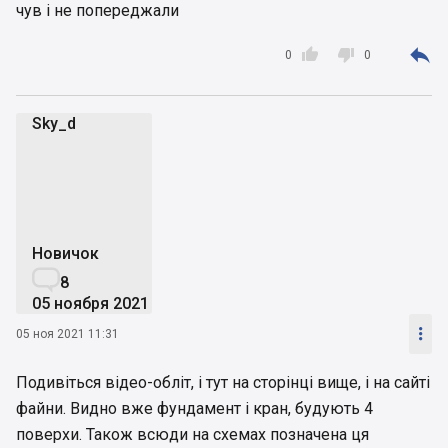
чув і не попереджали



0
0
Sky_d
S
Новичок

8
05 ноября 2021

05 ноя 2021 11:31
Подивіться відео-обліт, і тут на сторінці вище, і на сайті
файни. Видно вже фундамент і кран, будують 4
поверхи. Також всюди на схемах позначена ця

§ §

> **What you are asked to do**: Copy the data word for word, no pictures.

> **Task result**:
чув і не попереджали



0
0
Sky_d
S
Новичок

8
05 ноября 2021

05 ноя 2021 11:31
Подивіться відео-обліт, і тут на сторінці вище, і на сайті
файни. Видно вже фундамент і кран, будують 4
поверхи. Також всюди на схемах позначена ця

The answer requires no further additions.